MetaVia (MTVA) Investor presentation summary

Market opportunity and industry landscape

• Obesity and MASH represent rapidly expanding global markets, with obesity projected to reach $80B–$130B and MASH $20B–$35B annually by 2030, driven by increasing prevalence and new treatment options.

• Combination therapies are expected to become standard in MASH, increasing patient lifetime value.

• Major pharmaceutical companies have committed over $15 billion in obesity/MASH licensing deals in the past year, validating the sector's growth and potential.

Pipeline and clinical progress

• DA-1726, a novel GLP1R/GCGR dual agonist, demonstrated -9.1% weight loss, -3.8 inch waist reduction, -0.22 HbA1c, and -23.7% liver stiffness reduction at 48 mg in Phase 1, with mostly mild to moderate side effects.

• DA-1726 is advancing to dose optimization with stepwise titration up to 64 mg; data readout expected by year-end 2026.

• Vanoglipel (DA-1241), an oral GPR119 agonist, met primary endpoints in Phase 2a for presumed MASH, showing liver benefit and significant HbA1c reduction.

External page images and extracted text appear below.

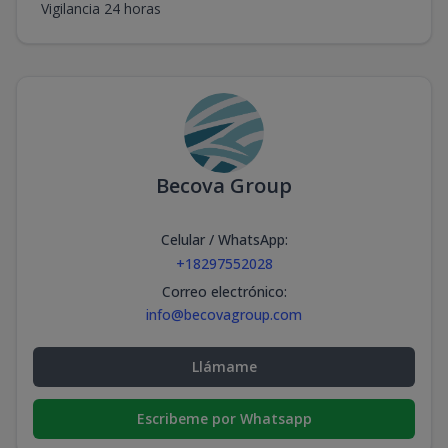
Vigilancia 24 horas
Becova Group
Celular / WhatsApp
:
+18297552028
Correo electrónico
:
info@becovagroup.com
Llámame
Escribeme por Whatsapp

• Vanoglipel demonstrated additive benefits in combination therapy in preclinical models and is being positioned for partnerships.

Competitive positioning and safety

• DA-1726 shows potentially best-in-class efficacy for weight loss and glucose control compared to other dual agonists in early clinical data.

• Adverse events for DA-1726 were primarily mild or moderate, with no discontinuations in Phase 1; competitive agents showed higher rates of nausea, vomiting, and discontinuations.

• Vanoglipel was well-tolerated in clinical trials, with no treatment-related discontinuations and a favorable safety profile, including in combination therapy.